Data:
+++

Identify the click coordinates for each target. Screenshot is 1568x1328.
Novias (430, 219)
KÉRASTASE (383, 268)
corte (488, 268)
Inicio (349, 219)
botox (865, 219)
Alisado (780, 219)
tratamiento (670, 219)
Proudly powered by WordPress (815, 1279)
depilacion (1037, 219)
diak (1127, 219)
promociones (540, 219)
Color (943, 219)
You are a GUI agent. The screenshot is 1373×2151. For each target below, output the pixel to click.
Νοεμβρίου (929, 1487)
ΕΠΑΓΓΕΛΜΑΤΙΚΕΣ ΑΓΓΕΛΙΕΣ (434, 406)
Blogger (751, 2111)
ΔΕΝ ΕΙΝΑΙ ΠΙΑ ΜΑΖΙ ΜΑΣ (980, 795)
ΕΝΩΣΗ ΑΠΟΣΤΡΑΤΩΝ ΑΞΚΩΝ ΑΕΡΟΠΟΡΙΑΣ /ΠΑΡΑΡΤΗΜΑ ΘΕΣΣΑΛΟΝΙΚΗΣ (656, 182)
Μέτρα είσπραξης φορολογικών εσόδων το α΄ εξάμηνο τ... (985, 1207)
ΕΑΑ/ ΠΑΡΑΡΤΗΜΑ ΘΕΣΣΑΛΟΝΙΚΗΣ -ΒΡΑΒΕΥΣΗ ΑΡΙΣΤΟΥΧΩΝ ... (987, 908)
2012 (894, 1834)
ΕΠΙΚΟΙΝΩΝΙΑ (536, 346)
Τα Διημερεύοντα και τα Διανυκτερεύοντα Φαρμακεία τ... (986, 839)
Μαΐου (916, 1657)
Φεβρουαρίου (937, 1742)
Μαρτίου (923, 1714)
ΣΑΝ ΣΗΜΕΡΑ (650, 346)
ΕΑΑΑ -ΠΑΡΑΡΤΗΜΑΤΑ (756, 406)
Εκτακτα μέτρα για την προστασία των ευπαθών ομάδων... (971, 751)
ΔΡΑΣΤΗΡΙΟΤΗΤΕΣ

+++

What the task requires: Return exactly the lines from the one containing "Τα Διημερεύοντα και" through the last line of the records above, both included, and nothing else.

Task solution:
Τα Διημερεύοντα και τα Διανυκτερεύοντα Φαρμακεία τ... (986, 839)
Μαΐου (916, 1657)
Φεβρουαρίου (937, 1742)
Μαρτίου (923, 1714)
ΣΑΝ ΣΗΜΕΡΑ (650, 346)
ΕΑΑΑ -ΠΑΡΑΡΤΗΜΑΤΑ (756, 406)
Εκτακτα μέτρα για την προστασία των ευπαθών ομάδων... (971, 751)
ΔΡΑΣΤΗΡΙΟΤΗΤΕΣ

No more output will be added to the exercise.